Detailanleitung Kopf- Schultermontagen


Vorinformationen

  • Machen Sie KEINEN Äser- oder Drosselschnitt!
  • Brechen Sie nicht weiter oben / vorne auf, als nötig! (nicht weiter, als bis zum Brustbein)
  • Das Wichtigste, beim Abschärfen eines Tieres, ist dem Präparator genügend Haut zur Verfügung stellen zu können. 
  • Eine Kopf-Schulter-Montage besteht NICHT nur aus dem Kopf mit dem Träger! Fehlen Hautpartien von Brust und Schulter, kann kein optimales Ergebnis erzielt werden. Reine Köpfe ohne Hals werden von uns aus Professionalitäts-Gründen grundsätzlich nicht präpariert!


Abschärfen


  • Um genügend Haut zu erhalten, muss der Hauptschnitt im besten Fall hinter den Schulterblättern erfolgen. Beginnt man das Abschärfen auf der Hälfte der Rumpflänge, ist man definitiv auf der sicheren Seite. (Siehe Schnitt A)
  • Von den Läufen sollten unbedingt Ansätze vorhanden sein.

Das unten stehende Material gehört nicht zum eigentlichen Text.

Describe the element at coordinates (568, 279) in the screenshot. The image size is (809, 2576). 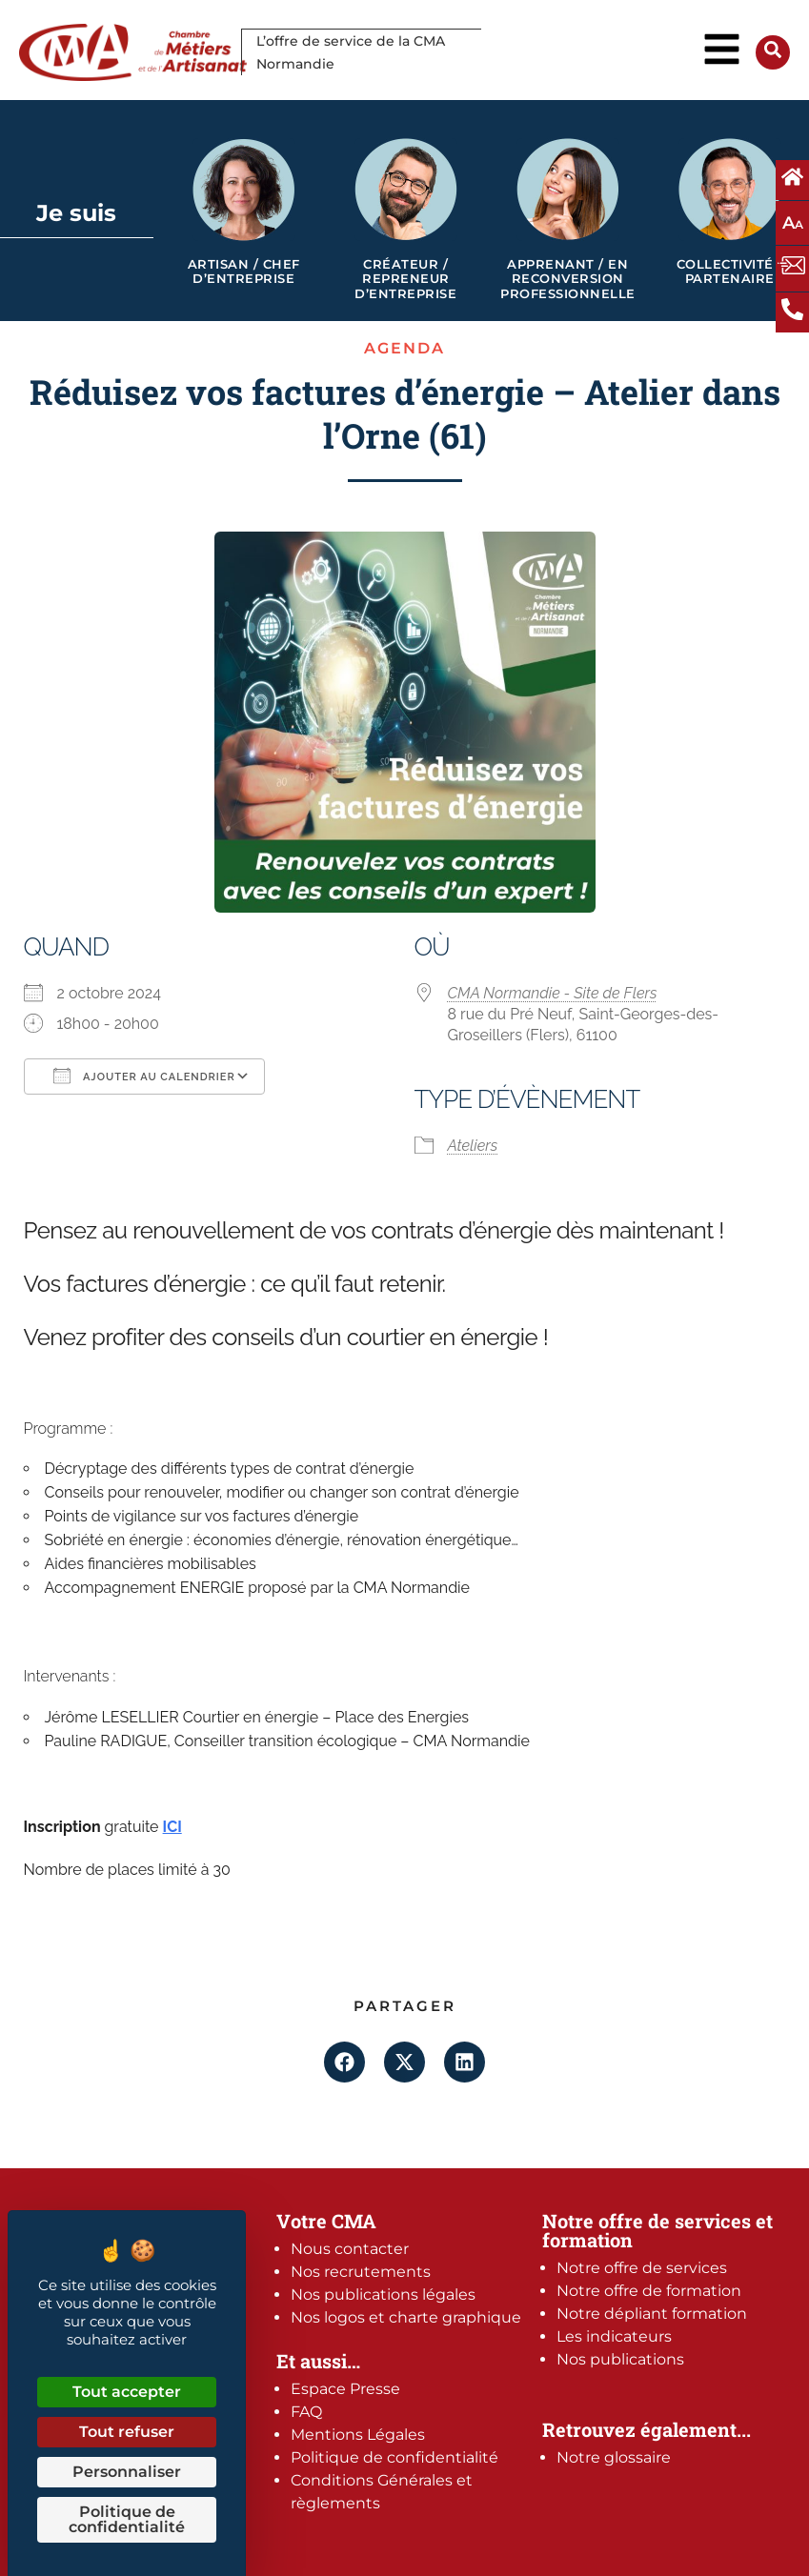 I see `Apprenant / en reconversion professionnelle` at that location.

Ein guter Anhaltspunkt ist hier das Gelenk, das auf die Elle / den Unterarm folgt.  (Siehe Schnitt B)
  • Der nächste Schritt besteht nun darin, den vorderen Körper des Tieres aus der Decke zu streifen, wobei unter allen Umständen ein Nackenschnitt erfolgen muss! (Siehe Schnitt C)
  • Ein Drosselschnitt auf der Unterseite des Trägers kann zu irreparablen Schäden , Verfälschung der Trägerstärke und unschönen Nähten auf der Sichtseite des Präparates führen!
  • Ist man beim Abschärfen am Kopf angekommen, sollte dieser im besten Fall am letzten Halswirbel vom Träger abgetrennt werden. (Nur den Schädel vom  abgeschärften Hals Lösen! NICHT die Haut durchtrennen!)
  • Das weitere Abziehen des Kopfes sollte dem Präparator überlassen werden. Gerade im Bereich der Augen, Ohren, Lippen und um das Gehörn herum ist viel Erfahrung gefragt, um für die Präparation notwendige Hautpartien sauber und absolut lochfrei auszulösen.
  • Danach alles gut eintüten und einfrieren oder direkt bei uns vorbei bringen!
  • Bitte verwenden Sie kein Salz, wenn sie ein Tier einfrieren! Haben Sie keine Möglichkeit, das Tier einzufrieren, kann Salz verwendet werden. Jedoch dies in ausreichender Menge und bei korrekter Anwendung. Hierzu können sie sich gerne telefonisch unseren Rat einholen.



Wichtig...

...bei jeder Art der Präparation ist das ordnungsgemäße Auskülen lassen des Tieres. Nach Eintritt des Todes beginnt sofort der Verwesungsprozess, dieser kann nur durch sofortige Kühlung gestoppt werden.  Zunächst sollte das Tier an einem kühlen, aber nicht frostkalten Ort gleichmäßig herunterkühlen. Dies am Besten hängend, denn im Liegen kann es zwischen Boden und Tier zu einem Wärmestau kommen. Auch bei Schnee!
Deswegen das Tier auch NIEMALS sofort nach dem Erlegen in eine Tüte verpacken!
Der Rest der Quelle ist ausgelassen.